■ What you should do:
Copy out the lines of the listing from the one containing "LehrerLinks.de" onward, through the last, without altering any.

*** Begin section ***

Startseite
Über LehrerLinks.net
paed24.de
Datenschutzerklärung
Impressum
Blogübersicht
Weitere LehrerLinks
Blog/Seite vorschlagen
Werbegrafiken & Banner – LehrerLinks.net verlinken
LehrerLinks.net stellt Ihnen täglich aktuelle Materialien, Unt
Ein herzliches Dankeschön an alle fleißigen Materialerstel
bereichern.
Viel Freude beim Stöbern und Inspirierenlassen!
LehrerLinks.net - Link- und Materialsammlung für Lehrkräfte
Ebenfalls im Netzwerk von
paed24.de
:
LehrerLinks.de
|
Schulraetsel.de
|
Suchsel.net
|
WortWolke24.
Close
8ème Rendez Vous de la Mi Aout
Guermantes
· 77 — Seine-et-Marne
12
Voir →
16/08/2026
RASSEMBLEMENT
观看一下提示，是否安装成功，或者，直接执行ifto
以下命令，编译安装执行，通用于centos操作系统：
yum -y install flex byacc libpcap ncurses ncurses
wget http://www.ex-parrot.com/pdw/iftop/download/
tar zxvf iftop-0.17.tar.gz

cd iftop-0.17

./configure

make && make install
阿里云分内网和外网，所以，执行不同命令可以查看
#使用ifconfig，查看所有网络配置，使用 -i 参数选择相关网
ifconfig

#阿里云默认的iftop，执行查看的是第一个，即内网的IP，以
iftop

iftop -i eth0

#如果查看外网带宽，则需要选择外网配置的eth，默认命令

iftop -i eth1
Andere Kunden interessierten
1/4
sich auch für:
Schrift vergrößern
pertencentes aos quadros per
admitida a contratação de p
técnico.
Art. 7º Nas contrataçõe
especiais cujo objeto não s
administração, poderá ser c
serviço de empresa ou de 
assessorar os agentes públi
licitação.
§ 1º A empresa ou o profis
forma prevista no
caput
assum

*** End section ***

■ Result:
LehrerLinks.de
|
Schulraetsel.de
|
Suchsel.net
|
WortWolke24.
Close
8ème Rendez Vous de la Mi Aout
Guermantes
· 77 — Seine-et-Marne
12
Voir →
16/08/2026
RASSEMBLEMENT
观看一下提示，是否安装成功，或者，直接执行ifto
以下命令，编译安装执行，通用于centos操作系统：
yum -y install flex byacc libpcap ncurses ncurses
wget http://www.ex-parrot.com/pdw/iftop/download/
tar zxvf iftop-0.17.tar.gz

cd iftop-0.17

./configure

make && make install
阿里云分内网和外网，所以，执行不同命令可以查看
#使用ifconfig，查看所有网络配置，使用 -i 参数选择相关网
ifconfig

#阿里云默认的iftop，执行查看的是第一个，即内网的IP，以
iftop

iftop -i eth0

#如果查看外网带宽，则需要选择外网配置的eth，默认命令

iftop -i eth1
Andere Kunden interessierten
1/4
sich auch für:
Schrift vergrößern
pertencentes aos quadros per
admitida a contratação de p
técnico.
Art. 7º Nas contrataçõe
especiais cujo objeto não s
administração, poderá ser c
serviço de empresa ou de 
assessorar os agentes públi
licitação.
§ 1º A empresa ou o profis
forma prevista no
caput
assum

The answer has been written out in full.